Jaeger

Jaeger is a link tracing tool based on the OpenTracing specification. For details about OpenTracing, please refer to the Official website of OpenTracing. Simply speaking, Opentracing is a set of standards, which provides basic link tracing units and interfaces.

Basic units can be understood as trace and span. Span is an operation expression and trace is a complete link expression, for example: A call on the back-end interface can be understood as a trace, and the service of MySQL can be called on the back-end interface. The calling process of the MySQL service can be regarded as a SPAN.

Interfaces can be understood as interfaces specified by OpenTracing, such as Inject Extract methods, etc.

If a tracing tool implements the corresponding interface according to the basic unit of OpenTracing, it can be interpreted as conforming to the OpenTracing specification. Jaeger is a tracing tool that conforms to the opentracing specification.

Client

Jaeger provides clients for various languages, such as go, python, c++, Java, etc. Client can be interpreted as a tool that generates trace and span and sends it to the downstream receiving module.
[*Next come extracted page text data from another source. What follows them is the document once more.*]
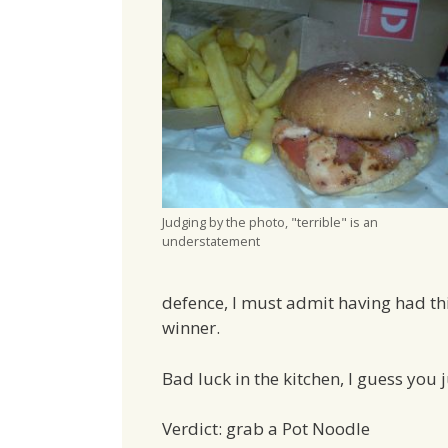
Judging by the photo, "terrible" is an
understatement
defence, I must admit having had thi
winner.
Bad luck in the kitchen, I guess you ju
Verdict: grab a Pot Noodle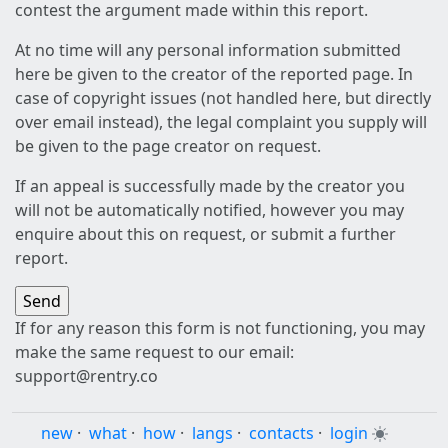
contest the argument made within this report.
At no time will any personal information submitted
here be given to the creator of the reported page. In
case of copyright issues (not handled here, but directly
over email instead), the legal complaint you supply will
be given to the page creator on request.
If an appeal is successfully made by the creator you
will not be automatically notified, however you may
enquire about this on request, or submit a further
report.
If for any reason this form is not functioning, you may
make the same request to our email:
support@rentry.co
new
·
what
·
how
·
langs
·
contacts
·
login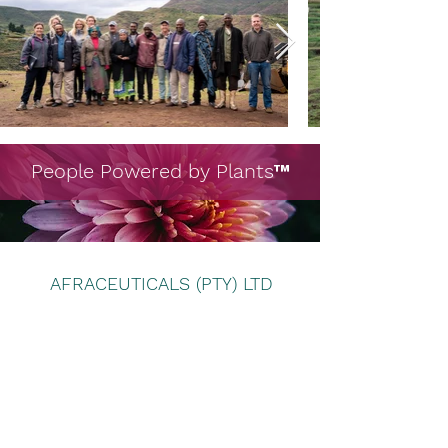
People Powered by Plants
™
AFRACEUTICALS (PTY) LTD
Subscribe Form
Submit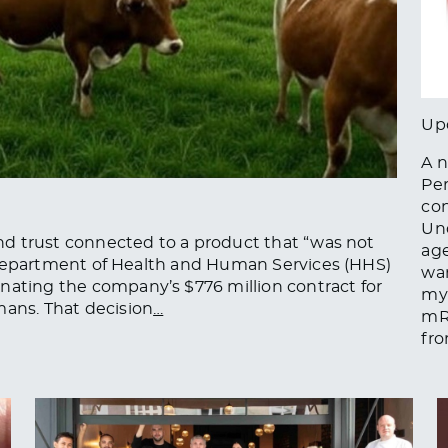
Up
A n
Pe
con
Und
 and trust connected to a product that “was not
age
 US Department of Health and Human Services (HHS)
war
nating the company’s $776 million contract for
myo
mans. That decision
…
mRN
fro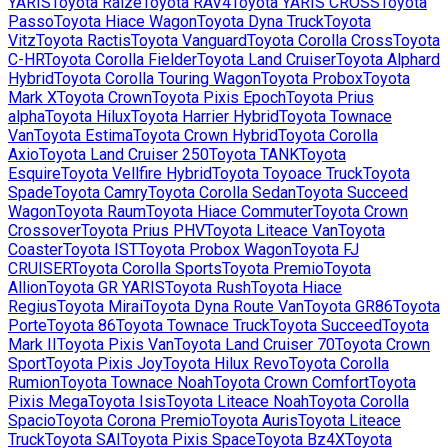
YARIS
Toyota
Raize
Toyota
RAV4
Toyota
YARIS CROSS
Toyota
Passo
Toyota
Hiace Wagon
Toyota
Dyna Truck
Toyota
Vitz
Toyota
Ractis
Toyota
Vanguard
Toyota
Corolla Cross
Toyota
C-HR
Toyota
Corolla Fielder
Toyota
Land Cruiser
Toyota
Alphard
Hybrid
Toyota
Corolla Touring Wagon
Toyota
Probox
Toyota
Mark X
Toyota
Crown
Toyota
Pixis Epoch
Toyota
Prius
alpha
Toyota
Hilux
Toyota
Harrier Hybrid
Toyota
Townace
Van
Toyota
Estima
Toyota
Crown Hybrid
Toyota
Corolla
Axio
Toyota
Land Cruiser 250
Toyota
TANK
Toyota
Esquire
Toyota
Vellfire Hybrid
Toyota
Toyoace Truck
Toyota
Spade
Toyota
Camry
Toyota
Corolla Sedan
Toyota
Succeed
Wagon
Toyota
Raum
Toyota
Hiace Commuter
Toyota
Crown
Crossover
Toyota
Prius PHV
Toyota
Liteace Van
Toyota
Coaster
Toyota
IST
Toyota
Probox Wagon
Toyota
FJ
CRUISER
Toyota
Corolla Sports
Toyota
Premio
Toyota
Allion
Toyota
GR YARIS
Toyota
Rush
Toyota
Hiace
Regius
Toyota
Mirai
Toyota
Dyna Route Van
Toyota
GR86
Toyota
Porte
Toyota
86
Toyota
Townace Truck
Toyota
Succeed
Toyota
Mark II
Toyota
Pixis Van
Toyota
Land Cruiser 70
Toyota
Crown
Sport
Toyota
Pixis Joy
Toyota
Hilux Revo
Toyota
Corolla
Rumion
Toyota
Townace Noah
Toyota
Crown Comfort
Toyota
Pixis Mega
Toyota
Isis
Toyota
Liteace Noah
Toyota
Corolla
Spacio
Toyota
Corona Premio
Toyota
Auris
Toyota
Liteace
Truck
Toyota
SAI
Toyota
Pixis Space
Toyota
Bz4X
Toyota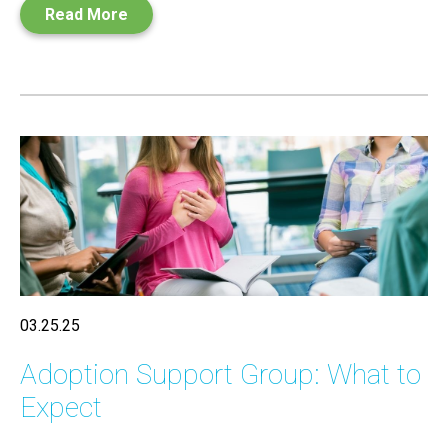
Read More
03.25.25
Adoption Support Group: What to
Expect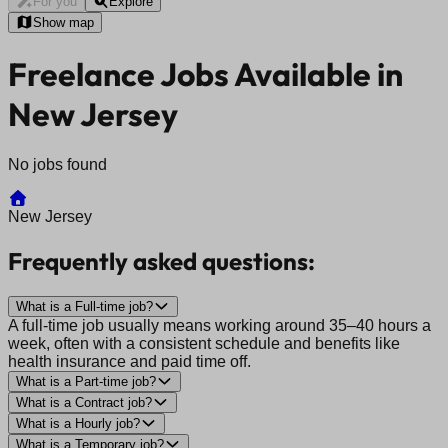
For you
Explore
Show map
Freelance Jobs Available in
New Jersey
No jobs found
New Jersey
Frequently asked questions:
What is a Full-time job?
A full-time job usually means working around 35–40 hours a
week, often with a consistent schedule and benefits like
health insurance and paid time off.
What is a Part-time job?
What is a Contract job?
What is a Hourly job?
What is a Temporary job?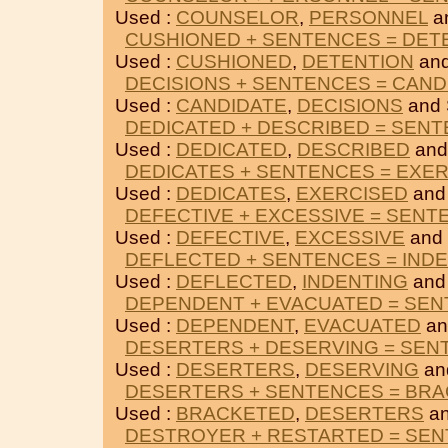
Used :
COUNSELOR
,
PERSONNEL
a
CUSHIONED + SENTENCES = DET
Used :
CUSHIONED
,
DETENTION
an
DECISIONS + SENTENCES = CAND
Used :
CANDIDATE
,
DECISIONS
and
DEDICATED + DESCRIBED = SEN
Used :
DEDICATED
,
DESCRIBED
and
DEDICATES + SENTENCES = EXE
Used :
DEDICATES
,
EXERCISED
and
DEFECTIVE + EXCESSIVE = SENT
Used :
DEFECTIVE
,
EXCESSIVE
and
DEFLECTED + SENTENCES = IND
Used :
DEFLECTED
,
INDENTING
and
DEPENDENT + EVACUATED = SE
Used :
DEPENDENT
,
EVACUATED
an
DESERTERS + DESERVING = SEN
Used :
DESERTERS
,
DESERVING
an
DESERTERS + SENTENCES = BR
Used :
BRACKETED
,
DESERTERS
an
DESTROYER + RESTARTED = SE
Generating span and initializing trace are easy. Just call the package provided by Jaeger and use a function to create a new trace. Information such as Hostman and IP.

There are many online demos of jaeger in various languages, so I won’t go into details.
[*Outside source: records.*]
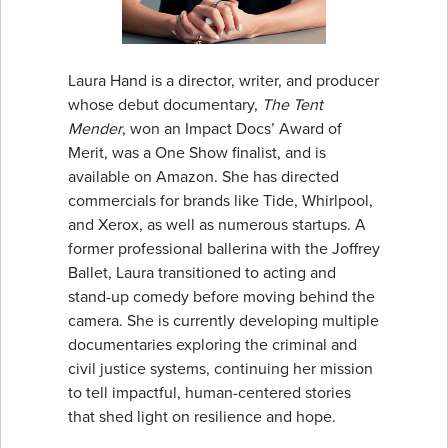
Laura Hand is a director, writer, and producer
whose debut documentary,
The Tent
Mender
, won an Impact Docs’ Award of
Merit, was a One Show finalist, and is
available on Amazon. She has directed
commercials for brands like Tide, Whirlpool,
and Xerox, as well as numerous startups. A
former professional ballerina with the Joffrey
Ballet, Laura transitioned to acting and
stand-up comedy before moving behind the
camera. She is currently developing multiple
documentaries exploring the criminal and
civil justice systems, continuing her mission
to tell impactful, human-centered stories
that shed light on resilience and hope.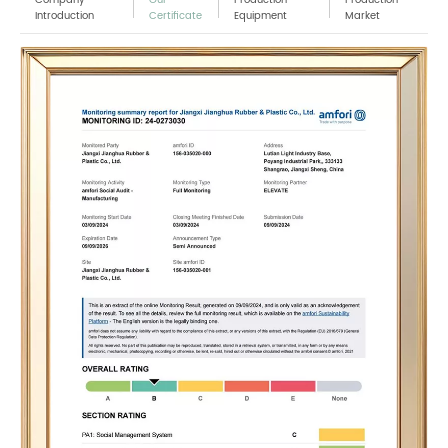
Introduction
Certificate
Equipment
Market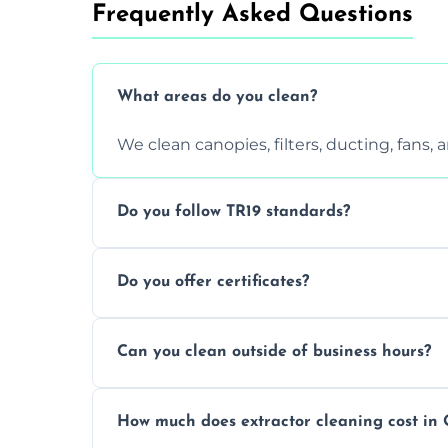
Frequently Asked Questions
What areas do you clean?
We clean canopies, filters, ducting, fans,
Do you follow TR19 standards?
Yes, all our services comply with TR19 an
Do you offer certificates?
inspections.
Yes. You'll receive a TR19-compliant post-
Can you clean outside of business hours?
We offer evening and weekend services to
How much does extractor cleaning cost in 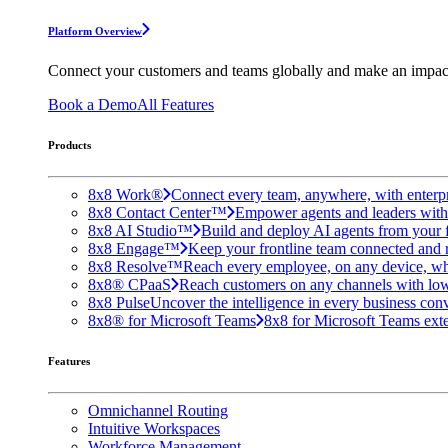
Platform Overview
Connect your customers and teams globally and make an impac
Book a Demo
All Features
Products
8x8 Work®
Connect every team, anywhere, with enterpr
8x8 Contact Center™
Empower agents and leaders with A
8x8 AI Studio™
Build and deploy AI agents from your f
8x8 Engage™
Keep your frontline team connected and 
8x8 Resolve™
Reach every employee, on any device, wh
8x8® CPaaS
Reach customers on any channels with lo
8x8 Pulse
Uncover the intelligence in every business conv
8x8® for Microsoft Teams
8x8 for Microsoft Teams exten
Features
Omnichannel Routing
Intuitive Workspaces
Workforce Management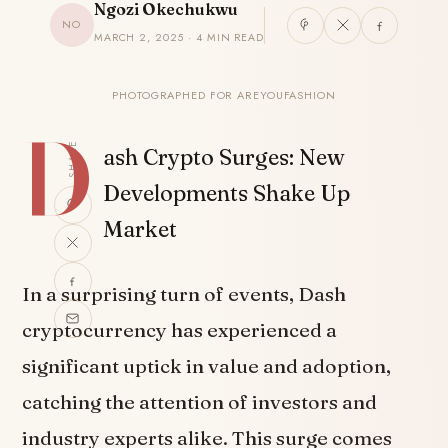
Ngozi Okechukwu
NO
MARCH 2, 2025 · 4 MIN READ
PHOTOGRAPHED FOR AREYOUFASHION
D
SHARE
ash Crypto Surges: New
Developments Shake Up
Market
In a surprising turn of events, Dash
cryptocurrency has experienced a
significant uptick in value and adoption,
catching the attention of investors and
industry experts alike. This surge comes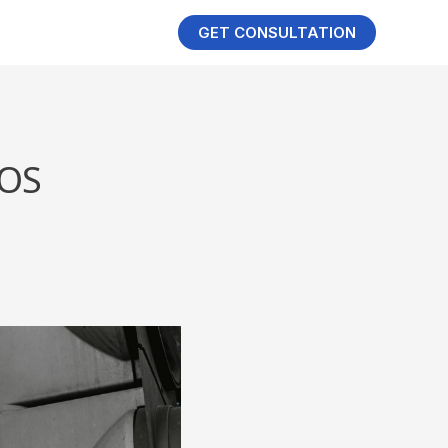
GET CONSULTATION
LOS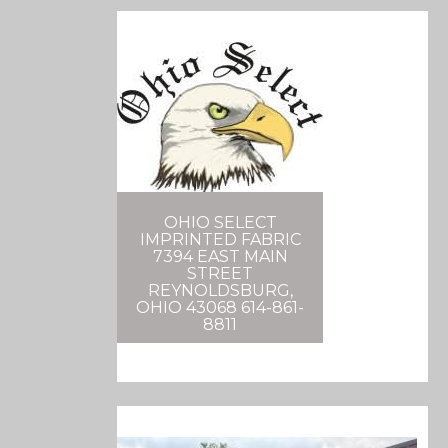
OHIO SELECT
IMPRINTED FABRIC
7394 EAST MAIN
STREET
REYNOLDSBURG,
OHIO 43068 614-861-
8811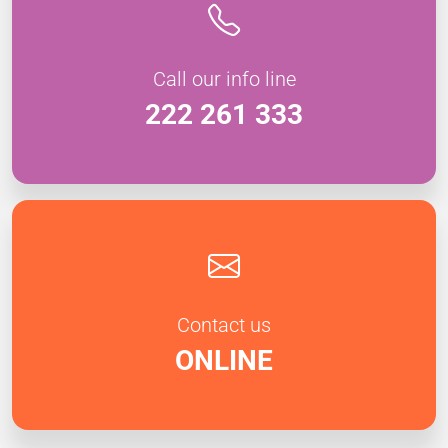
Call our info line
222 261 333
Contact us
ONLINE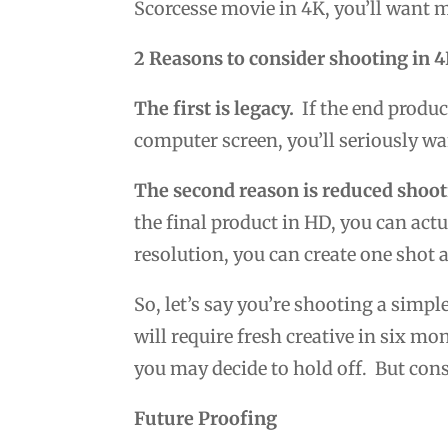
Scorcesse movie in 4K, you’ll want 
2 Reasons to consider shooting in 
The first is legacy.
If the end produc
computer screen, you’ll seriously w
The second reason is reduced shoot
the final product in HD, you can act
resolution, you can create one shot 
So, let’s say you’re shooting a simpl
will require fresh creative in six mo
you may decide to hold off. But cons
Future Proofing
How does the client send data to the downstream receiving module

1. First, when you call the spp. finish method, the client wraps the finish span into a format that can be sent

2. The queue is placed in a queue. The implementation of the queue varies slightly from language to language.

3. The queue has a processing function that takes the data from the queue and puts it into a Batch span. When the Batch span is full or the time is up (this time can be set), the batch span is sent to the downstream, which can be agent or collector. There are a number of udp protocol options available from HTTP GRPC, and it is easy to extend other sampling methods, such as reusing log collection agents, Prometheus agents, and so on.

Agent

The agent, as its name implies, receives data generated by the client. The Agent and the client use UDP long link to transmit data. An agent is simply an agent that collects data and sends it to a real collector, the Collector, similar to a client.
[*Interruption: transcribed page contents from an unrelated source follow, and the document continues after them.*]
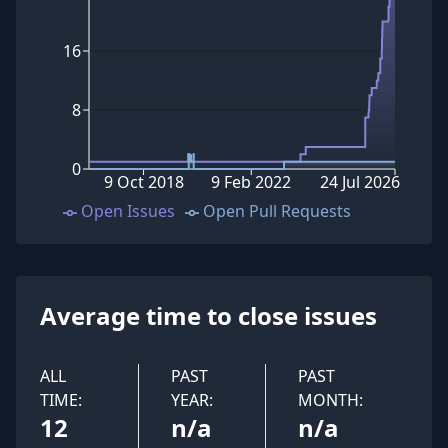
16
8
0
9 Oct 2018
9 Feb 2022
24 Jul 2026
Open Issues
Open Pull Requests
Average time to close issues
ALL
PAST
PAST
TIME:
YEAR:
MONTH:
12
n/a
n/a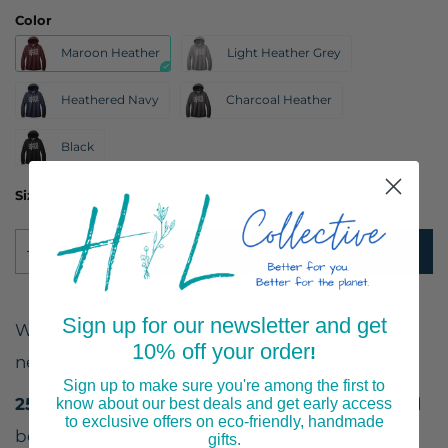
Color
Maroon Heather
Light Heather Grey
Heathered Navy
Charcoal Heather
Black
Size
ADD TO CART
Sign up for our newsletter and get
When you want to let everyone know what we
10% off your order
!
need to do to protect our kids!
Sign up to make sure you're among the first to
25% of profits
from the sale of these T-shirts will
know about our best deals and get early access
to exclusive offers on eco-friendly, handmade
be donated and split between Sandy Hook
gifts.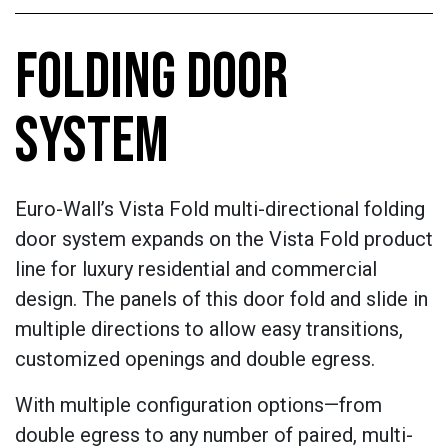
FOLDING DOOR
SYSTEM
Euro-Wall’s Vista Fold multi-directional folding
door system expands on the Vista Fold product
line for luxury residential and commercial
design. The panels of this door fold and slide in
multiple directions to allow easy transitions,
customized openings and double egress.
With multiple configuration options—from
double egress to any number of paired, multi-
If the application is running on a physical machine, it is necessary to deploy the Agent. If the application is running on a cloud, the client needs to pass data directly to the Collector.

At the same time, the Agent receives information about sampling from the Collector, if deployed

Collector

The collector is used to write data to Kafka. The logic is simple. Start a server, provide various ports and protocols, and accept data to kafka.

ingester

Jaeger chose es as the index of elasticSearch (es) because it is easy to query (reverse indexing) and has good performance. Es is a storage engine in ELK (full link acquisition/storage/visualization, used extensively in the industry).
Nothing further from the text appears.